When I picked up Iz today at her Summer camp (the Summer Camp formerly known as the After-School program), she ran over to me with her forehead ever so sweaty from running around and said in her best angry whine, “Mommy, I didn’t need my car seat today.” She told me last night that they were going to Knuckle Bones, so when Nathan dropped her off this morning, I had him leave her car seat. I said, “But, I thought you said you were going to Knuckle Bones in the van?”
She said quite perturbed, “Nooooooo.” I asked, “Then what was the field trip today?” She said sighing, as if I didn’t know how to spell my own name, but to her credit, she saved me the eye roll, “The Knuckle Bone guy came here.” I said, “That must have been fun.” She said, “Oh. Yeah. Fun,” and then came the big finish, the eye roll.
It sounded like a good time to me given that she wasn’t reading through a User Guide most of the day trying to make sense of VoIP network security like I was. It seemed that Iz was really peeved because she didn’t get to go in the van. In fact, I think it didn’t matter where she went today, she just wanted to ride in the van somewhere!
As we headed down the stairs, I could sense her disappointment. Well, I didn’t sense it. She verbalized it, especially after she picked up her car seat by the doorway and sighed as we headed out the door.
Once we got in the car, I thought, “Okay, this van ride disappointment too shall pass,” especially if I offer her a Happy Meal for dinner. Of course, I counted on my Happy Meal being the answer to her contentedness before the Happy Meal toy was even opened. I hate it when I do that!
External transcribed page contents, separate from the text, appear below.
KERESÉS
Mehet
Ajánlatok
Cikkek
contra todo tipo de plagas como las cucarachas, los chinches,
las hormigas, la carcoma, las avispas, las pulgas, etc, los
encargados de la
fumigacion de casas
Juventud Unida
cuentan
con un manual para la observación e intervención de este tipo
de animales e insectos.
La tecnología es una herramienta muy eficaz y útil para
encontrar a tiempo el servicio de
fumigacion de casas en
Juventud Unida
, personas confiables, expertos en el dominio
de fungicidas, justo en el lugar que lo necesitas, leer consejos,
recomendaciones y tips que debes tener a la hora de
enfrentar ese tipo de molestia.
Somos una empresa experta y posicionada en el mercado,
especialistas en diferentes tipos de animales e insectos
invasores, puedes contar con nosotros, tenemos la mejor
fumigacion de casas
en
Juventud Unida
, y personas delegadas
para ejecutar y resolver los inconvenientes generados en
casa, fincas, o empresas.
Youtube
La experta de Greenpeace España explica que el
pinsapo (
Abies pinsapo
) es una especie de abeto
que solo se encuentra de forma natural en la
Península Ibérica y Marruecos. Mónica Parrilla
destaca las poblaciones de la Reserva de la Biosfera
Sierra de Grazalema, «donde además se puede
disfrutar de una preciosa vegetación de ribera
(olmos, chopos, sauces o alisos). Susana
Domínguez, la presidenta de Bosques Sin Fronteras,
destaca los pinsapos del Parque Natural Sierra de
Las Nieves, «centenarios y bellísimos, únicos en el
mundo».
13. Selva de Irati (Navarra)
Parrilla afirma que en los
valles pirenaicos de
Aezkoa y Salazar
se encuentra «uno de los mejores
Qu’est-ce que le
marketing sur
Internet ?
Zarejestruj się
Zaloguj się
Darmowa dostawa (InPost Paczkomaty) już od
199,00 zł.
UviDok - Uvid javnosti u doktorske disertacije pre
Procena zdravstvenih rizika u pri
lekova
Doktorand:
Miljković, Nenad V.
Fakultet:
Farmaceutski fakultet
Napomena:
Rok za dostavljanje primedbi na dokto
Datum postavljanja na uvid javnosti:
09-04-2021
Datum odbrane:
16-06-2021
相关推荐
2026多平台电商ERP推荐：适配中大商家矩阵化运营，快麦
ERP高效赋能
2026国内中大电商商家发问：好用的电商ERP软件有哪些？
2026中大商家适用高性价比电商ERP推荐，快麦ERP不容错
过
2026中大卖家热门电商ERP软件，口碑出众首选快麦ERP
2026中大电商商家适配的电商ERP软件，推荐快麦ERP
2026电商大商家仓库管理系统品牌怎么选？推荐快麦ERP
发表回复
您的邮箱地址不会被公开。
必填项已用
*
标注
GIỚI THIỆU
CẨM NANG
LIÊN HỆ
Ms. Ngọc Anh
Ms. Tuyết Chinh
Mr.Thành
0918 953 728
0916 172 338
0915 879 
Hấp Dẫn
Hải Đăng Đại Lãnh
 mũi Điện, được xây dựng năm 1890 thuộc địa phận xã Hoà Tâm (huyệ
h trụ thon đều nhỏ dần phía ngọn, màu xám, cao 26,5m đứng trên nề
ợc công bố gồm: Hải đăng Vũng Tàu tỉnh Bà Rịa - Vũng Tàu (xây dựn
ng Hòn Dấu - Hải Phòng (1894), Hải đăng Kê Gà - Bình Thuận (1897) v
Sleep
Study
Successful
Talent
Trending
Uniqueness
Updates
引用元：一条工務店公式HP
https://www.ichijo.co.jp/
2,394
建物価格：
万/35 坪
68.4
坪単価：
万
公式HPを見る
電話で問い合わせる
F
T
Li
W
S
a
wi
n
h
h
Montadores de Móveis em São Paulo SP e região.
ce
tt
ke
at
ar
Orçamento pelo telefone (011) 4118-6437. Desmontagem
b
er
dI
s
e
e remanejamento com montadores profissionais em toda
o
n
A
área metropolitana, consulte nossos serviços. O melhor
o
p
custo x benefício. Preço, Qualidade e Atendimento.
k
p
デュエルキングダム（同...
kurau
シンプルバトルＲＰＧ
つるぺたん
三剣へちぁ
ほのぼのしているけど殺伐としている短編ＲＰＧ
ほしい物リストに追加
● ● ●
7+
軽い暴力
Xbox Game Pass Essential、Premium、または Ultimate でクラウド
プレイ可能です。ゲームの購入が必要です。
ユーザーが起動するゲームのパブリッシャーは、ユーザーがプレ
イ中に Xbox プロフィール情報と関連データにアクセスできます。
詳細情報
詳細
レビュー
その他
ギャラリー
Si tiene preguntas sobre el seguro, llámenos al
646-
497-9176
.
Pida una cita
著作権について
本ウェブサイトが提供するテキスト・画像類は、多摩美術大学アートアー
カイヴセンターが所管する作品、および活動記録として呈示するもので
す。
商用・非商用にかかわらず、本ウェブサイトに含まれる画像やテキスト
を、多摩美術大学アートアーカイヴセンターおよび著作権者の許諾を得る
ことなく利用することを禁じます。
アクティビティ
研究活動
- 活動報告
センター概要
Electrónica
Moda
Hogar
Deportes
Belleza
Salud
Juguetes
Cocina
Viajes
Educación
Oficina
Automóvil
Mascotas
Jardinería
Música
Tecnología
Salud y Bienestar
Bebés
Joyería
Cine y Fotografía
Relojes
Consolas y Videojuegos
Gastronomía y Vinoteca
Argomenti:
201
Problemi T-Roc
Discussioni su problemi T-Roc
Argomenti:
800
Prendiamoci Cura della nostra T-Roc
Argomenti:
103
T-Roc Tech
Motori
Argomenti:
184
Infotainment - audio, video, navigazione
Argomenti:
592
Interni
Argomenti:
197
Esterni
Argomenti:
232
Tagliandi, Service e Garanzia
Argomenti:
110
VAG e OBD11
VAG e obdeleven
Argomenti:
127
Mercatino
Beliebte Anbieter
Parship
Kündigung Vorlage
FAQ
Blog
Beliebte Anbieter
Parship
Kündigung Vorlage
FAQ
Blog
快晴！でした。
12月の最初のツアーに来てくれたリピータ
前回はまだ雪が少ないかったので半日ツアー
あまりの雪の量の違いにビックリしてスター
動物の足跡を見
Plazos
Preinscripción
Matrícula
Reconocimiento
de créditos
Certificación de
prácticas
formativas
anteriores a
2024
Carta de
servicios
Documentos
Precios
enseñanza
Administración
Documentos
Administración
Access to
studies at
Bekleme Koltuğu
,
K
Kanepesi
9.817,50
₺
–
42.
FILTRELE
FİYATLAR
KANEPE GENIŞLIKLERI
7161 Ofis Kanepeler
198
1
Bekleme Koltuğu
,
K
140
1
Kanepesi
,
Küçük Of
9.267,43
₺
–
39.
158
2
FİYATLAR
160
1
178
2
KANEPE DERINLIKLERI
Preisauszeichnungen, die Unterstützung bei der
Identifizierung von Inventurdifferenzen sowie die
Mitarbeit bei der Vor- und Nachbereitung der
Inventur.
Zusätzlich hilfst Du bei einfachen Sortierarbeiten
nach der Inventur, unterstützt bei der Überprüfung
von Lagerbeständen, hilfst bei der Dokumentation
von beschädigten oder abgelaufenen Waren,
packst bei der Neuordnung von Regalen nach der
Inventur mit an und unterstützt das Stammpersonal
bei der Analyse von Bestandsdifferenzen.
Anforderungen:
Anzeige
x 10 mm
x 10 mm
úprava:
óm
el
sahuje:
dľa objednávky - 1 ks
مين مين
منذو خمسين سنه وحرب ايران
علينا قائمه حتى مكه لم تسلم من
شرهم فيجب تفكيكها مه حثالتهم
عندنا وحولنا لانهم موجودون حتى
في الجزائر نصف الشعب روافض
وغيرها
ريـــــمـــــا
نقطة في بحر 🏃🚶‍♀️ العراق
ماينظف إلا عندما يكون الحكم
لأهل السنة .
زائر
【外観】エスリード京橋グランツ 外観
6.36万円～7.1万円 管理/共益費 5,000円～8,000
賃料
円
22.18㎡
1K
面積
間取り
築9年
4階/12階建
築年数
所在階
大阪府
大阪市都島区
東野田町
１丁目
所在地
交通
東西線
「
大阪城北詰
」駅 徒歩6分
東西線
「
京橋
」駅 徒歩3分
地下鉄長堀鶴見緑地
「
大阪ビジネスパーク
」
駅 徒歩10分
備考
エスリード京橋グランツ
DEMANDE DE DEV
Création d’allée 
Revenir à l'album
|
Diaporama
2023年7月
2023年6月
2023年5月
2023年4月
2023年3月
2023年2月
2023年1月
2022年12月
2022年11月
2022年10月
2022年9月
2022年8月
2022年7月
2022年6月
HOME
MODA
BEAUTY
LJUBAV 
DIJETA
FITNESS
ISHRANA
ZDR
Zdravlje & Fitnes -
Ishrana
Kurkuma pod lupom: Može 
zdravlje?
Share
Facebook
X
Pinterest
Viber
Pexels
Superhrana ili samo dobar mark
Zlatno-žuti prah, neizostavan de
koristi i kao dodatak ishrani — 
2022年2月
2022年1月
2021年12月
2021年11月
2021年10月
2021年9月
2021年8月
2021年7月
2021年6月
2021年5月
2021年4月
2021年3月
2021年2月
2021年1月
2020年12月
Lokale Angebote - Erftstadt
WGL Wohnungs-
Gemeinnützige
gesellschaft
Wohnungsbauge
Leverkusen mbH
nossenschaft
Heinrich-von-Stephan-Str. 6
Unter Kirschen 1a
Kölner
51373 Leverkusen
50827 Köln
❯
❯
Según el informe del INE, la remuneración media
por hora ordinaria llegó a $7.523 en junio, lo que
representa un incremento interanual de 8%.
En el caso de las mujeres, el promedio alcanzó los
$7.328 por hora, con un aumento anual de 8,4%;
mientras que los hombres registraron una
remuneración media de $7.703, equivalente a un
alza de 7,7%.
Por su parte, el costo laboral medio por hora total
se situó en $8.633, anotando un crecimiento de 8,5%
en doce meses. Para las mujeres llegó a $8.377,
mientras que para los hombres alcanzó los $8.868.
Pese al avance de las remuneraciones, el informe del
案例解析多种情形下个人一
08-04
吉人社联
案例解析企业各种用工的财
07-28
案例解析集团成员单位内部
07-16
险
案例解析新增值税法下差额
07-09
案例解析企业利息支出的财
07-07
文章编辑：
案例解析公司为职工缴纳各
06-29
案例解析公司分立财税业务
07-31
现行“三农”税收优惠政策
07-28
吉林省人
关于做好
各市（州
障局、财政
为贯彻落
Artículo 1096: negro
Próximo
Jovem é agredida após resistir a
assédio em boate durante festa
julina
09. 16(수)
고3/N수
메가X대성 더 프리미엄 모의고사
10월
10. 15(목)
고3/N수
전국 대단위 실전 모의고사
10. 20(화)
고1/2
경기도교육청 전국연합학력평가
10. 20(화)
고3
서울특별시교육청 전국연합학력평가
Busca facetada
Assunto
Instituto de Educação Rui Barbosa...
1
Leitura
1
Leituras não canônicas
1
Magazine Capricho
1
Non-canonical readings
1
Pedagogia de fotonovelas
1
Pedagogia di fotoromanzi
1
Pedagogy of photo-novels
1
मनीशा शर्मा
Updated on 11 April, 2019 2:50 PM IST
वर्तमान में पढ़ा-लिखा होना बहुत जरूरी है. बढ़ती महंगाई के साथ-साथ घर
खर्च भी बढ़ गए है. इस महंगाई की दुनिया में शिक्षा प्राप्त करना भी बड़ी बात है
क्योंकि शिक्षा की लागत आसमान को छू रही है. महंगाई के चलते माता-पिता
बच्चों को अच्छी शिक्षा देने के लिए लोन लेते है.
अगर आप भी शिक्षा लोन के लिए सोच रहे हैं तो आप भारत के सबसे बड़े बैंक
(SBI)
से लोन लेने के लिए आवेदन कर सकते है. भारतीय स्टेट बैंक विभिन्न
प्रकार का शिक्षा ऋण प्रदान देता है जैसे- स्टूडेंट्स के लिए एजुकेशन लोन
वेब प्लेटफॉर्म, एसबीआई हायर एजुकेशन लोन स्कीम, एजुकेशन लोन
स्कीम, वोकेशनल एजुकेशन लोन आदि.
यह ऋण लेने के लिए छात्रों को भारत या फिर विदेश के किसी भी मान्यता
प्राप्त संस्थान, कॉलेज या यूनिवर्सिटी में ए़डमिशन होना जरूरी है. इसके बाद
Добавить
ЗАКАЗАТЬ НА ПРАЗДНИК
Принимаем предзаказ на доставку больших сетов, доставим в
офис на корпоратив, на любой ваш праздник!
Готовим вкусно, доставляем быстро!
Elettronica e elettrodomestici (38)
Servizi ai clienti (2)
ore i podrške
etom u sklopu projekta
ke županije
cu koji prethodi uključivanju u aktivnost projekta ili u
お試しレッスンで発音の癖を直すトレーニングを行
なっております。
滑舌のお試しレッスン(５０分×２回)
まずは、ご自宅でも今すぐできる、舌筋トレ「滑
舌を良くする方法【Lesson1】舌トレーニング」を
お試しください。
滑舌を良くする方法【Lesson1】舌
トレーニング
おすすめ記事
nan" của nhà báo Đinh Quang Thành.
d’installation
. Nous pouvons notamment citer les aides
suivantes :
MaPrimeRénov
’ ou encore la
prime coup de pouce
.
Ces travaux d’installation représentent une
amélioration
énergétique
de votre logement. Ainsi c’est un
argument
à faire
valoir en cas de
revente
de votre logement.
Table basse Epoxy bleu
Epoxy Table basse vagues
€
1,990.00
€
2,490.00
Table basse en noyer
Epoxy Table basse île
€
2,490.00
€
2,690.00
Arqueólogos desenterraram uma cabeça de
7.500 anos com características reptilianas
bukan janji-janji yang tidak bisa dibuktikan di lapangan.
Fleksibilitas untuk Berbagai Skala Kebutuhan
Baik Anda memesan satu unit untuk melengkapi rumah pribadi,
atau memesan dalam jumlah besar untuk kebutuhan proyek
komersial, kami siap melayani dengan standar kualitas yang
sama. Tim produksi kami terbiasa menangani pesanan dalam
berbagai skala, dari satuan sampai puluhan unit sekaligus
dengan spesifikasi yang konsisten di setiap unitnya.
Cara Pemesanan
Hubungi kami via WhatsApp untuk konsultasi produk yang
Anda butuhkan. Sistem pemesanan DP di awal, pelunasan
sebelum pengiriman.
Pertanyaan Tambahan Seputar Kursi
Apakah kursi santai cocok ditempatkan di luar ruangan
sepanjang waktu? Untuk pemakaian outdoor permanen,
As we drove to McDonald’s, Iz said, “Mom, Miss Leola said that you can’t play games outside unless your forms are in.” I said, “All your forms are in.” She said, “No, Mom. Miss Leola said you can’t play games outside unless your forms are in.”
Again, I said, “Iz, all your forms are in, so you can play games outside.” She said, “No, Mom. Listen to me.” I said, “Iz, tell Miss Leola that you can play games outside, because your forms are in.”
She began to get upset. I had no idea why; her forms had been submitted. Iz had the green light on outdoor activities that I would not sue the school over. So, why was she bothered by what I said?
Again, she said, “No. Mommy. Listen to me.” Totally frustrated I said, “But, Iz….” She said, “Mommy, listen!”
I found it hard to believe I was missing something. I thought I had solved her problem by reassuring her that her forms were in. She could tell Miss Leola that she could play kickball outside tomorrow, and I would not sue the school if she fell down and scraped her knee.
Finally, I said, “Okay. Tell me again.” She said, “Miss Leola said that you couldn’t play games outside if your forms aren’t in. But, it’s outside. Isn’t that dumb?” I finally realized what she was trying to say, even though I thought that I knew what she was trying to say five minutes ago.
All she wanted to say was that she thought it was silly that kids needed forms to play games outside; I had to agree with her. I said, “Well, Iz, schools have to make sure that parents know what’s going on and approve of it.” I couldn’t help but travel back to when I was a kid; we had no helmets, there was only one form to sign, if any, and we used our imaginations instead of a Nintendo DS or an X-box.
So, after twenty minutes, I had finally understood what Iz was trying to say. After a day, I was still trying to understand what Nathan was trying to say to me most of the time. Some days, after such parent-child communications, I really wanted to give up, not pass Go, and head directly back to work.
Did that make me a bad parent?
No.
Today, I think it made me a perfectly normal parent.